Repeat, exactly as written, all of the entries, but not their pictures.

───

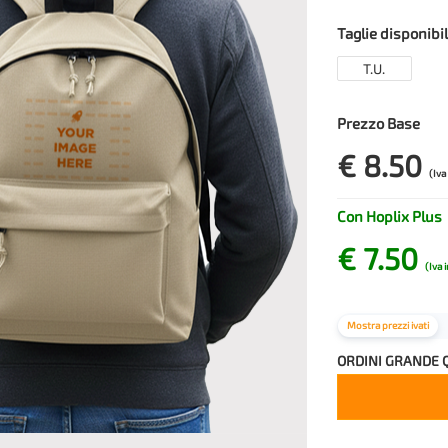
Taglie disponibil
T.U.
Prezzo Base
€ 8.50
(Iva
Con Hoplix Plus
€ 7.50
(Iva 
Mostra prezzi ivati
ORDINI GRANDE 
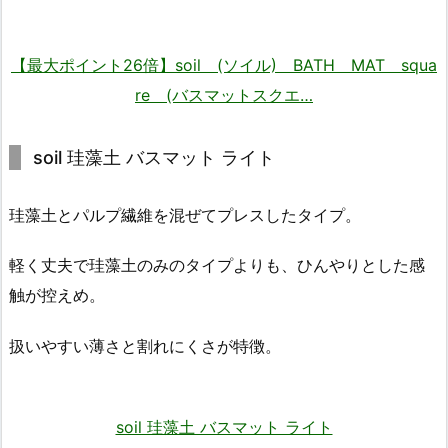
【最大ポイント26倍】soil (ソイル) BATH MAT squa
re (バスマットスクエ…
soil 珪藻土 バスマット ライト
珪藻土とパルプ繊維を混ぜてプレスしたタイプ。
軽く丈夫で珪藻土のみのタイプよりも、ひんやりとした感
触が控えめ。
扱いやすい薄さと割れにくさが特徴。
soil 珪藻土 バスマット ライト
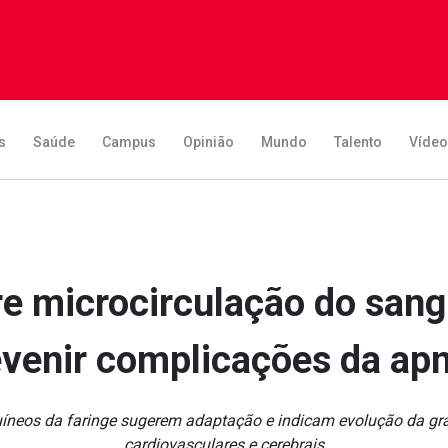
s
Saúde
Campus
Opinião
Mundo
Talento
Víde
e microcirculação do sang
evenir complicações da apn
neos da faringe sugerem adaptação e indicam evolução da gra
cardiovasculares e cerebrais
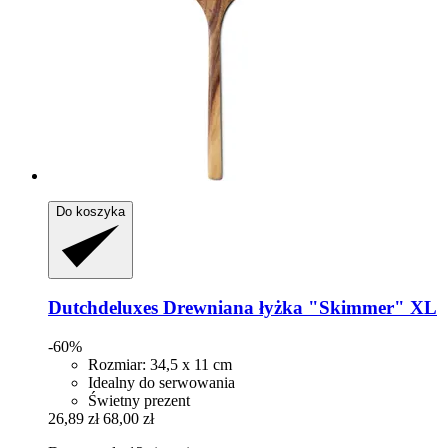
Do koszyka
Dutchdeluxes
Drewniana łyżka "Skimmer" XL
-60%
Rozmiar: 34,5 x 11 cm
Idealny do serwowania
Świetny prezent
26,89 zł
68,00 zł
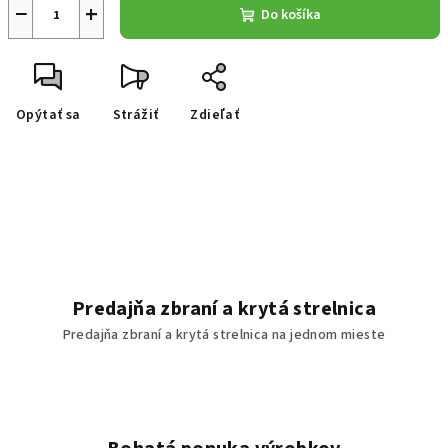
−
+
Do košíka
Opýtať sa
Strážiť
Zdieľať
Predajňa zbraní a krytá strelnica
Predajňa zbraní a krytá strelnica na jednom mieste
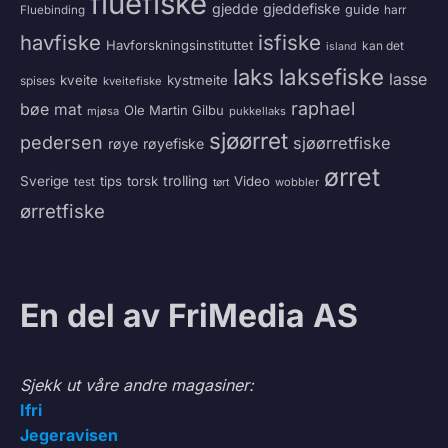
fluefiske
gjedde
gjeddefiske
guide
harr
Fluebinding
havfiske
isfiske
Havforskningsinstituttet
kan det
island
laksefiske
laks
lasse
kveite
kystmeite
spises
kveitefiske
raphael
bøe
mat
Ole Martin Gilbu
mjøsa
pukkellaks
sjøørret
pedersen
sjøørretfiske
røye
røyefiske
ørret
trolling
Sverige
tips
torsk
Video
test
wobbler
tørt
ørretfiske
En del av FriMedia AS
Sjekk ut våre andre magasiner:
Ifri
Jegeravisen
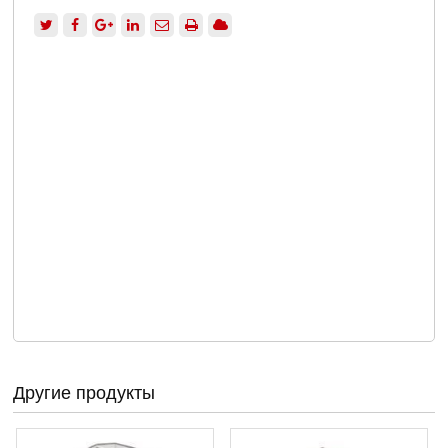
Другие продукты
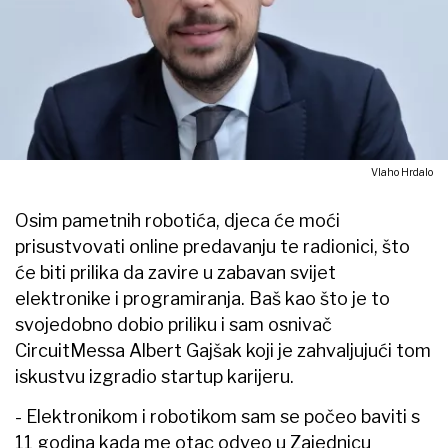
Vlaho Hrdalo
Osim pametnih robotića, djeca će moći
prisustvovati online predavanju te radionici, što
će biti prilika da zavire u zabavan svijet
elektronike i programiranja. Baš kao što je to
svojedobno dobio priliku i sam osnivač
CircuitMessa Albert Gajšak koji je zahvaljujući tom
iskustvu izgradio startup karijeru.
- Elektronikom i robotikom sam se počeo baviti s
11 godina kada me otac odveo u Zajednicu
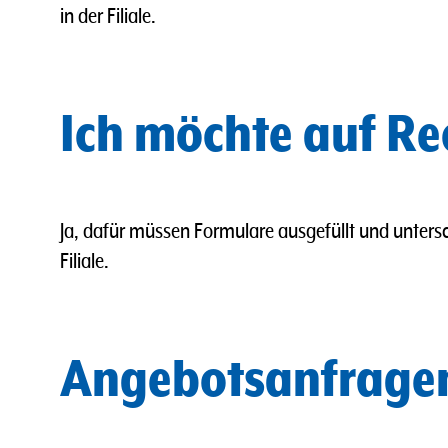
in der Filiale.
Ich möchte auf Re
Ja, dafür müssen Formulare ausgefüllt und untersc
Filiale.
Angebotsanfrage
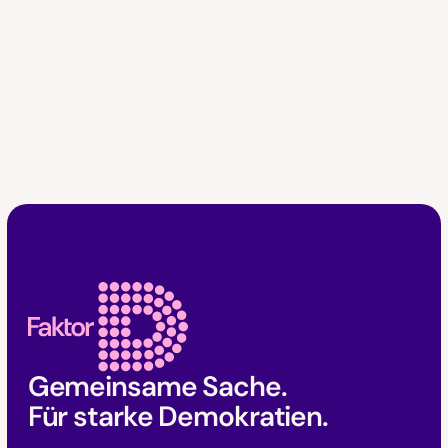
Faktor D Footer
Gemeinsame Sache.
Für starke Demokratien.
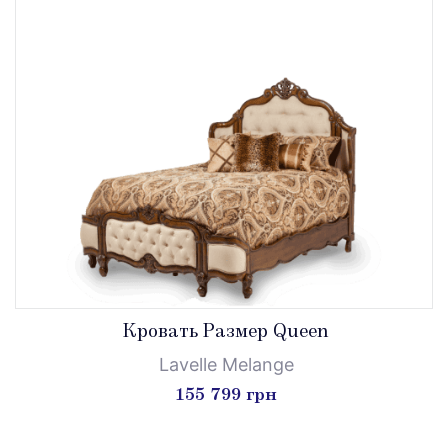
Кровать Размер Queen
Lavelle Melange
155 799 грн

───

**YOUR RESPONSE:**
Taglie disponibil
T.U.
Prezzo Base
€ 8.50
(Iva
Con Hoplix Plus
€ 7.50
(Iva 
Mostra prezzi ivati
ORDINI GRANDE 
【最大ポイント26倍】soil (ソイル) BATH MAT squa
re (バスマットスクエ…
soil 珪藻土 バスマット ライト
珪藻土とパルプ繊維を混ぜてプレスしたタイプ。
軽く丈夫で珪藻土のみのタイプよりも、ひんやりとした感
触が控えめ。
扱いやすい薄さと割れにくさが特徴。
soil 珪藻土 バスマット ライト
s
Saúde
Campus
Opinião
Mundo
Talento
Víde
e microcirculação do sang
evenir complicações da apn
neos da faringe sugerem adaptação e indicam evolução da gra
cardiovasculares e cerebrais
Do koszyka
Dutchdeluxes
Drewniana łyżka "Skimmer" XL
-60%
Rozmiar: 34,5 x 11 cm
Idealny do serwowania
Świetny prezent
26,89 zł
68,00 zł
−
+
Do košíka
Opýtať sa
Strážiť
Zdieľať
Predajňa zbraní a krytá strelnica
Predajňa zbraní a krytá strelnica na jednom mieste
fluefiske
gjedde
gjeddefiske
guide
harr
Fluebinding
havfiske
isfiske
Havforskningsinstituttet
kan det
island
laksefiske
laks
lasse
kveite
kystmeite
spises
kveitefiske
raphael
bøe
mat
Ole Martin Gilbu
mjøsa
pukkellaks
sjøørret
pedersen
sjøørretfiske
røye
røyefiske
ørret
trolling
Sverige
tips
torsk
Video
test
wobbler
tørt
ørretfiske
En del av FriMedia AS
Sjekk ut våre andre magasiner:
Ifri
Jegeravisen
Другие продукты
Vlaho Hrdalo
Osim pametnih robotića, djeca će moći
prisustvovati online predavanju te radionici, što
će biti prilika da zavire u zabavan svijet
elektronike i programiranja. Baš kao što je to
svojedobno dobio priliku i sam osnivač
CircuitMessa Albert Gajšak koji je zahvaljujući tom
iskustvu izgradio startup karijeru.
- Elektronikom i robotikom sam se počeo baviti s
11 godina kada me otac odveo u Zajednicu
in der Filiale.
Ich möchte auf Re
Ja, dafür müssen Formulare ausgefüllt und untersc
Filiale.
Angebotsanfrage
Faktor D Footer
Gemeinsame Sache.
Für starke Demokratien.
Кровать Размер Queen
Lavelle Melange
155 799 грн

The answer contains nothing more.